On Concrete and Stones - Shifts and Conflicts in Israeli Architecture
Traditional Dwelling and Settlement Review, 2009
Israel is unilaterally building a wall to separate itself from Palestine. Within its confines, its citizens have been led to believe, Israeli society can flourish without interruption. This article challenges this assumption by questioning the impact of the former — the external political border — on the latter — the cultural production of Israeli society. More specifically, it explores the formative effect of the shifting border between Israeli and Palestinian territories on the imagination and production of “authentic” Israeli architecture. In this light, architectural trends such as “Bauhaus,” “regionalism,” and “place,” as well as building materials such as concrete and stone, have assumed political dimensions in Israeli society. Over the last seven years Israeli construction crews have been erecting a meandering concrete wall along the edge of the territory Israel claims for itself.
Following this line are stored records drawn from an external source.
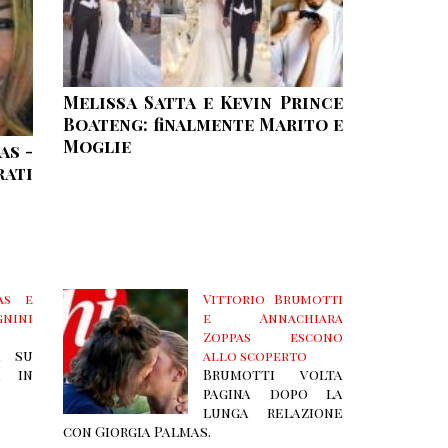
Melissa Satta e Kevin Prince
Boateng: finalmente Marito e
Moglie
as -
rati
as e
Vittorio Brumotti
nini
e Annachiara
Zoppas escono
a su
allo scoperto
a in
Brumotti volta
pagina dopo la
lunga relazione
con Giorgia Palmas.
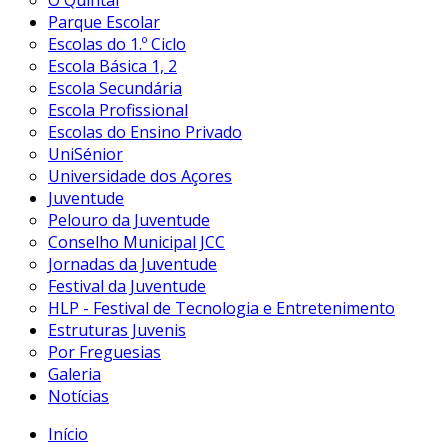
O Quintal
Parque Escolar
Escolas do 1.º Ciclo
Escola Básica 1, 2
Escola Secundária
Escola Profissional
Escolas do Ensino Privado
UniSénior
Universidade dos Açores
Juventude
Pelouro da Juventude
Conselho Municipal JCC
Jornadas da Juventude
Festival da Juventude
HLP - Festival de Tecnologia e Entretenimento
Estruturas Juvenis
Por Freguesias
Galeria
Notícias
Início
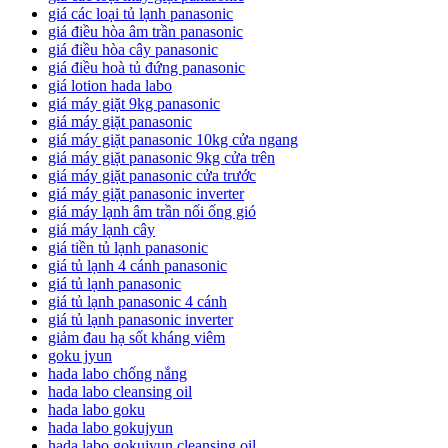
giá các loại tủ lạnh panasonic
giá điều hòa âm trần panasonic
giá điều hòa cây panasonic
giá điều hoà tủ đứng panasonic
giá lotion hada labo
giá máy giặt 9kg panasonic
giá máy giặt panasonic
giá máy giặt panasonic 10kg cửa ngang
giá máy giặt panasonic 9kg cửa trên
giá máy giặt panasonic cửa trước
giá máy giặt panasonic inverter
giá máy lạnh âm trần nối ống gió
giá máy lạnh cây
giá tiền tủ lạnh panasonic
giá tủ lạnh 4 cánh panasonic
giá tủ lạnh panasonic
giá tủ lạnh panasonic 4 cánh
giá tủ lạnh panasonic inverter
giảm đau hạ sốt kháng viêm
goku jyun
hada labo chống nắng
hada labo cleansing oil
hada labo goku
hada labo gokujyun
hada labo gokujyun cleansing oil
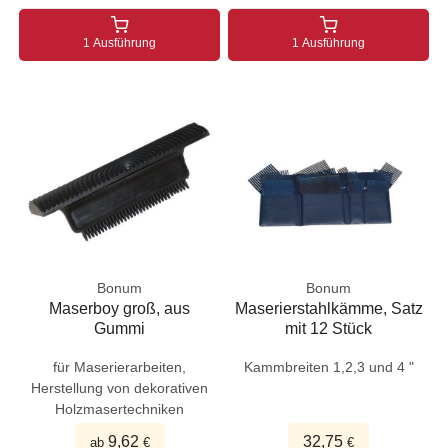
1 Ausführung
1 Ausführung
Bonum
Bonum
Maserboy groß, aus
Maserierstahlkämme, Satz
Gummi
mit 12 Stück
für Maserierarbeiten,
Kammbreiten 1,2,3 und 4 "
Herstellung von dekorativen
Holzmasertechniken
9,62
32,75
ab
€
€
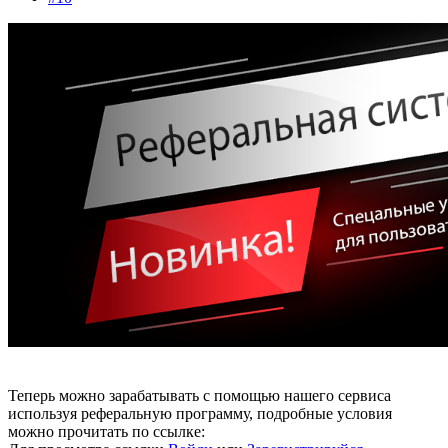
Теперь можно зарабатывать с помощью нашего сервиса
используя реферальную программу, подробные условия
можно прочитать по ссылке:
These pale gray concrete slabs are simultaneously one of the world’s most literal, and symbolic, reminders of the importance of the border for a nation’s sense of self. Within their confines, its citizens have been led to believe, Israeli society can flourish without interruption. In this article, I set out to challenge this assumption. My premise is exactly the interconnectedness of the two — the external political border and the cultural production of Israeli society. More specifically, I explore the formative effect of the shifting border on the imagination and production of “authentic” Israeli architecture. Defining a certain body of architecture as Israeli is contingent, following Slavoj Zizek’s reminder, on the communal belief that such a “Thing” as “Israeli architecture” exists. The article recounts the history of the search for such a definition, and describes the state of this effort after two Palestinian intifadas and Israel’s unilateral “disengagement” from Gaza. It then demonstrates how the external political border continuously carves a more subtle cultural border that ridicules these efforts — or, to put it differently, threatens the cohesiveness of what Zizek calls “the national Thing.”